Research Directions for Developing and Operating Artificial Intelligence Models in Trustworthy Autonomous Systems
Martínez-Fernández, Silverio, Franch, Xavier, Jedlitschka, Andreas, Oriol, Marc, Trendowicz, Adam
Context: Autonomous Systems (ASs) are becoming increasingly pervasive in today's society. One reason lies in the emergence of sophisticated Artificial Intelligence (AI) solutions that boost the ability of ASs to self-adapt in increasingly complex and dynamic environments. Companies dealing with AI models in ASs face several problems, such as users' lack of trust in adverse or unknown conditions, and gaps between systems engineering and AI model development and evolution in a continuously changing operational environment.

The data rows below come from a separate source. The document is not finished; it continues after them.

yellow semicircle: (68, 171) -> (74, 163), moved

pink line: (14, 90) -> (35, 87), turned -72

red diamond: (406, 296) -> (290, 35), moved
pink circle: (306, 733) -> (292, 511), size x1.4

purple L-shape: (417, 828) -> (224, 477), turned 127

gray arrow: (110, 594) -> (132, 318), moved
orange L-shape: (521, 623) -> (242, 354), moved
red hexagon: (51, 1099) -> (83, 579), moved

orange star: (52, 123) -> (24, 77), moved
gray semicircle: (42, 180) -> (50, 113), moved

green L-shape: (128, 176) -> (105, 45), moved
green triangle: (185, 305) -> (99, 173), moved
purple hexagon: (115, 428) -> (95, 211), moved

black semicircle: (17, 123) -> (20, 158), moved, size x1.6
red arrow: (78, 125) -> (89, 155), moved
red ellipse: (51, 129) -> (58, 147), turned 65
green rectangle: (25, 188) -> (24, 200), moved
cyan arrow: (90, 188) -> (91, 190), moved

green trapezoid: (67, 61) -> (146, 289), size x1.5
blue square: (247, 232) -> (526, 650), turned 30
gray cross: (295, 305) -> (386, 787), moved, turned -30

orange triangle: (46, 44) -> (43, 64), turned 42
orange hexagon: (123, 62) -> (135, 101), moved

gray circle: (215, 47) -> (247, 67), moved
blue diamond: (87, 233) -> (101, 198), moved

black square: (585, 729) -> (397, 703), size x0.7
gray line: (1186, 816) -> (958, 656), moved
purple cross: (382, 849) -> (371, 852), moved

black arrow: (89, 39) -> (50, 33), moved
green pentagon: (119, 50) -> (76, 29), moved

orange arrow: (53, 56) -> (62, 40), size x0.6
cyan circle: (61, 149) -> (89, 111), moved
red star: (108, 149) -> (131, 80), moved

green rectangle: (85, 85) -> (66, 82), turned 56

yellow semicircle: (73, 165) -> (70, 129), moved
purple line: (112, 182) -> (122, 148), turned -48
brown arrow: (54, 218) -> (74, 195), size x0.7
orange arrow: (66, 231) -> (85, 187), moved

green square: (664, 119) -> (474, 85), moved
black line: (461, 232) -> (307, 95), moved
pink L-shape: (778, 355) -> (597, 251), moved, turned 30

Objective: This vision paper aims to close the gap between the development and operation of trustworthy AI-based ASs by defining a process that coordinates both activities. Method: We synthesize the main challenges of AI-based ASs in industrial settings. To overcome such challenges, we propose a novel, holistic DevOps approach and reflect on the research efforts required to put it into practice. Results: The approach sets up five critical research directions: (a) a trustworthiness score to monitor operational AI-based ASs and identify self-adaptation needs in critical situations; (b) an integrated agile process for the development and continuous evolution of AI models; (c) an infrastructure for gathering key feedback required to address the trustworthiness of AI models at operation time; (d) continuous and seamless deployment of different context-specific instances of AI models in a distributed setting of ASs; and (e) a holistic and effective DevOps-based lifecycle for AI-based ASs. Conclusions: An approach supporting the continuous delivery of evolving AI models and their operation in ASs under adverse conditions would support companies in increasing users' trust in their products.